La primera diferencia entre la filosofía y la ciencia reside en el presupuesto respectivo del concepto y la función: un plano de inmanencia o de consistencia en el primer caso, un plano de referencia en el segundo. El plano de referencia es uno y múltiple a la vez, pero de otro modo que el plano de inmanencia. La segunda diferencia atañe más directamente al concepto y a la función: la inseparabilidad de las variaciones es lo propio del concepto incondicionado, mientras que la independencia de las variables, en unas relaciones condicionables, pertenece a la función. En un caso, tenemos un conjunto de variaciones inseparables bajo «una razón contingente» que constituye el concepto de las variaciones; en el otro caso, un conjunto de variables independientes bajo «una razón necesaria» que constituye la función de las variables. Por este motivo, desde esta última perspectiva, la teoría de las funciones presenta dos polos, según que, teniendo n variables, una pueda ser considerada como función de las n - 1 variables independientes, con n - 1 derivadas parciales y una diferencial total de la función; o bien, según que n - 1 magnitudes sean por el contrario funciones de una misma variable independiente, sin diferencial total de la función compuesta.
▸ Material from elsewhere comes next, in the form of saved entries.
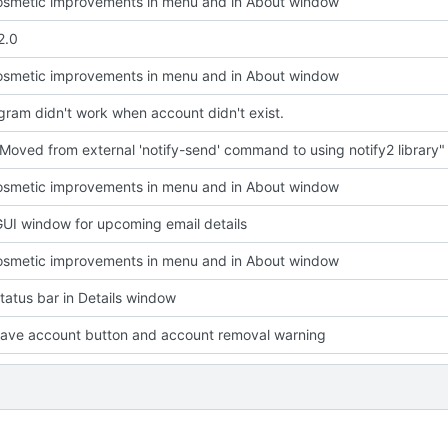
smetic improvements in menu and in About window
2.0
smetic improvements in menu and in About window
ram didn't work when account didn't exist.
Moved from external 'notify-send' command to using notify2 library"
smetic improvements in menu and in About window
UI window for upcoming email details
smetic improvements in menu and in About window
atus bar in Details window
ave account button and account removal warning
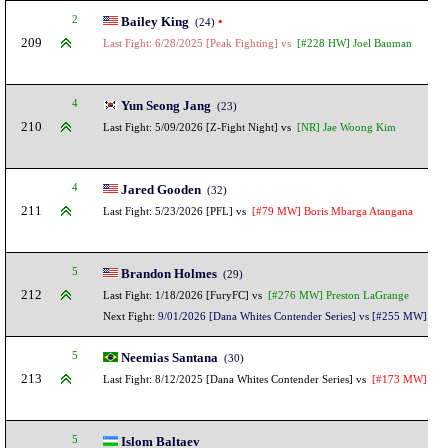
2
Bailey King
•
(24)
209
Last Fight: 6/28/2025 [Peak Fighting] vs
[#228 HW] Joel Bauman
4
Yun Seong Jang
(23)
210
Last Fight: 5/09/2026 [Z-Fight Night] vs
[NR] Jae Woong Kim
4
Jared Gooden
(32)
211
Last Fight: 5/23/2026 [PFL] vs
[#79 MW] Boris Mbarga Atangana
5
Brandon Holmes
(29)
212
Last Fight: 1/18/2026 [FuryFC] vs
[#276 MW] Preston LaGrange
Next Fight:
9/01/2026 [Dana Whites Contender Series] vs [#255 MW] Mod
5
Neemias Santana
(30)
213
Last Fight: 8/12/2025 [Dana Whites Contender Series] vs
[#173 MW] Ilian
5
Islom Baltaev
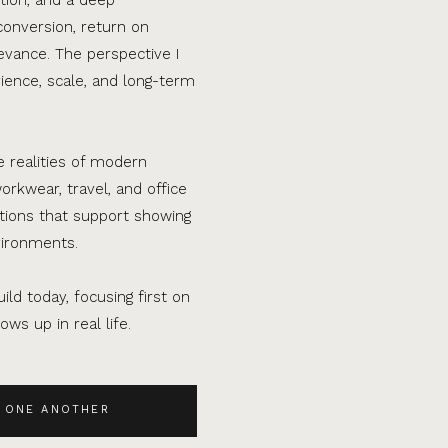
conversion, return on
evance. The perspective I
ence, scale, and long-term
e realities of modern
orkwear, travel, and office
ations that support showing
vironments.
ild today, focusing first on
ws up in real life.
 ONE ANOTHER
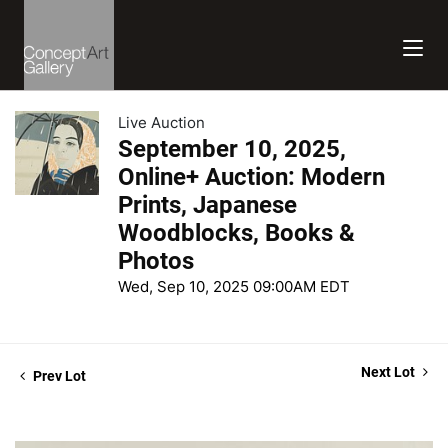
Live Auction
September 10, 2025,
Online+ Auction: Modern
Prints, Japanese
Woodblocks, Books &
Photos
Wed, Sep 10, 2025 09:00AM EDT
Next Lot
Prev Lot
Del mismo modo, el problema de las tangentes (diferenciación) requiere tantas variables como curvas hay cuya derivada para cada una de ellas es cualquier tangente en un punto cualquiera; pero el problema inverso de las tangentes (integración) sólo considera una variable única, que es la curva en sí misma tangente a todas las curvas de mismo orden, bajo condición de un cambio de coordenadas. Una dualidad análoga atañe a la descripción dinámica de un sistema de n partículas independientes: el estado instantáneo puede ser representado por n puntos y n vectores de velocidad en un espacio de tres dimensiones, pero también por un punto único en un espacio de fases.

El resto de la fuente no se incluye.